A/G Podcasts? Maybe. But meanwhile…

A/G Podcasts? Maybe. But meanwhile…

MicrophoneFound yesterday on the AG-NEWS announcement list:

AG News wants to know if podcasts of sermons/messages by the local church is widespread.

Take the short AG News poll and let us know! Click here to begin

I took the poll.

I listen to a lot of sermons and other spoken word content on my PocketPC. I load it up each week with chocolaty goodness and fill my mind while commuting the two hours I spend driving each day.

Here’s to hoping the A/G decides to promote podcasting by the local church. Though, not every church needs to (or should) podcast, it would be good to get some of our better preachers more exposure.

Meanwhile, check out my good friend John Abela‘s online audio initiative for A/G preachers at:

AGSermons.com
Dedicated to providing a central location for all Assemblies of God pastors and their online audio sermons for their church members and the mass public to access them!

John is a former A/G pastor, crack coder (he co-wrote one of the most popular online community fora available today: phBB), and accumulator/creator of a vast horde of A/G related websites including AGJobs, AGSingles, and AGPrayer … among others.

I wouldn’t be surprised if the A/G HQ got into the podcasting game … in the next couple of years, especially with their new A/G web-hosting initiative for local churches (free: AGChurches.org). But I’d also be surprised if the local pastors got on board with them — what with the typical pastor’s distrust of initiatives out of Springfield, Missouri.
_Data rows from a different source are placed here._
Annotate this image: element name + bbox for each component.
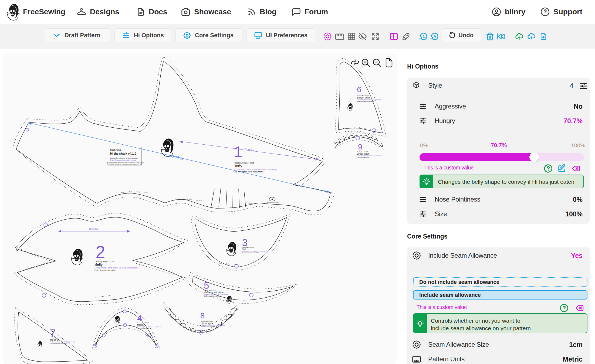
svg-text:Top of fin: Top of fin [196,199,202,201]
svg-text:Tail: Tail [242,248,246,251]
svg-text:Mouth: Mouth [137,324,144,326]
svg-text:Cut 1 from main fabric: Cut 1 from main fabric [201,326,213,328]
svg-text:FreeSewing Hi the shark v4.1.0: FreeSewing Hi the shark v4.1.0 ( ephemer… [242,251,267,252]
svg-text:Grainline: Grainline [245,148,255,152]
svg-text:5: 5 [204,280,209,291]
svg-text:Above mouth piece: Above mouth piece [267,202,279,203]
svg-text:FreeSewing Hi the shark v4.1.0: FreeSewing Hi the shark v4.1.0 ( ephemer… [137,326,162,328]
svg-text:Cut 2 mirrored from main fabri: Cut 2 mirrored from main fabric [234,171,263,173]
svg-text:FreeSewing.org/patrons/join: FreeSewing.org/patrons/join [110,159,137,161]
svg-text:Body: Body [144,192,148,193]
svg-text:FreeSewing Hi the shark v4.1.0: FreeSewing Hi the shark v4.1.0 ( ephemer… [94,267,138,269]
svg-text:FreeSewing Hi the shark v4.1.0: FreeSewing Hi the shark v4.1.0 ( ephemer… [201,325,226,326]
svg-text:Upper teeth: Upper teeth [201,322,213,325]
svg-text:Cut 1 from main fabric: Cut 1 from main fabric [137,328,150,329]
svg-text:8: 8 [200,311,205,320]
svg-text:Cut 2 mirrored from main fabri: Cut 2 mirrored from main fabric [204,295,221,297]
svg-text:Bottom of fin: Bottom of fin [357,96,370,99]
svg-text:2: 2 [96,243,105,262]
svg-text:Mouth piece: Mouth piece [248,203,256,205]
svg-text:FreeSewing Hi the shark v4.1.0: FreeSewing Hi the shark v4.1.0 ( ephemer… [204,294,229,295]
svg-text:FreeSewing Hi the shark v4.1.0: FreeSewing Hi the shark v4.1.0 ( ephemer… [234,168,277,171]
svg-text:Cut 2 mirrored from main fabri: Cut 2 mirrored from main fabric [357,101,374,102]
svg-text:9: 9 [358,142,362,151]
svg-text:Body: Body [226,263,230,265]
svg-text:Cut 1 from main fabric: Cut 1 from main fabric [94,269,116,271]
svg-text:A: A [433,34,436,39]
svg-text:Body: Body [234,264,237,265]
svg-text:6: 6 [357,85,361,94]
svg-text:FreeSewing Hi the shark v4.1.0: FreeSewing Hi the shark v4.1.0 ( ephemer… [357,155,382,157]
svg-text:FreeSewing Hi the shark v4.1.0: FreeSewing Hi the shark v4.1.0 ( ephemer… [50,341,75,343]
svg-text:Top of fin: Top of fin [50,339,59,341]
svg-text:The [black] outside of this bo: The [black] outside of this box should m… [107,163,143,165]
svg-text:Cut 1 mirrored from main fabri: Cut 1 mirrored from main fabric [242,252,259,254]
svg-text:Body: Body [129,191,133,193]
svg-text:Lower teeth: Lower teeth [357,152,369,155]
svg-text:1: 1 [423,34,425,39]
svg-text:Hi the shark v4.1.0: Hi the shark v4.1.0 [110,152,136,155]
svg-text:Body: Body [219,263,222,264]
svg-text:Body: Body [137,191,140,193]
svg-text:FreeSewing: FreeSewing [110,149,121,151]
svg-text:Top of fin: Top of fin [175,198,181,200]
svg-text:Body: Body [234,164,242,168]
svg-text:1: 1 [234,143,242,161]
svg-text:Top of fin: Top of fin [186,198,192,200]
svg-text:Cut 1 from main fabric: Cut 1 from main fabric [357,157,369,158]
svg-text:Belly: Belly [94,262,103,267]
svg-text:Grainline: Grainline [89,228,99,230]
svg-text:FreeSewing Hi the shark v4.1.0: FreeSewing Hi the shark v4.1.0 ( ephemer… [357,99,382,100]
svg-text:Cut 2 mirrored from main fabri: Cut 2 mirrored from main fabric [50,343,67,344]
svg-text:Above mouth piece: Above mouth piece [204,291,224,294]
svg-text:Body: Body [121,192,124,193]
svg-text:4: 4 [137,313,142,323]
If I hear more, I’ll be sure to track and post it.

Rich
[tags]BlogRodent, assemblies-of-god, assembly-of-god, podcasting, podcast, free-church-site, web-hosting, mp3, ag-sermons, sermons, online-audio[/tags]

7 thoughts on “A/G Podcasts? Maybe. But meanwhile…

  1. Kyle

    I’m probably in the minority, but I haven’t listed to a podcast yet, and I don’t see any potential for it in the future. I do all of my web surfing in public terminals, where silence is most golden of all, and where my time is extremely limited. Even if I were in a position to save a podcast and listen to it somewhere else, the time factor would be extemely limiting. Basically, I need a $200-$300 investment for podcast listening to be useful for me. Partially for an ipod or equivalent, and partially for a car sterio that can handle mp3s or some kind of direct feed. Not happening.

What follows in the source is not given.